- Problem to solve -
Treat the line containing "Тип оборудования, сложность" as the first line of the answer and the last line of the data as its final line, reproducing every line between exactly.

- Records provided -
* * * *
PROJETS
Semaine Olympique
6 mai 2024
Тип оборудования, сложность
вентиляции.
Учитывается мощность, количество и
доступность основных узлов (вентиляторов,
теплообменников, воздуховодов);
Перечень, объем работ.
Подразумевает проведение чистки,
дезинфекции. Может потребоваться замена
* * * *
- Task result -
Тип оборудования, сложность
вентиляции.
Учитывается мощность, количество и
доступность основных узлов (вентиляторов,
теплообменников, воздуховодов);
Перечень, объем работ.
Подразумевает проведение чистки,
дезинфекции. Может потребоваться замена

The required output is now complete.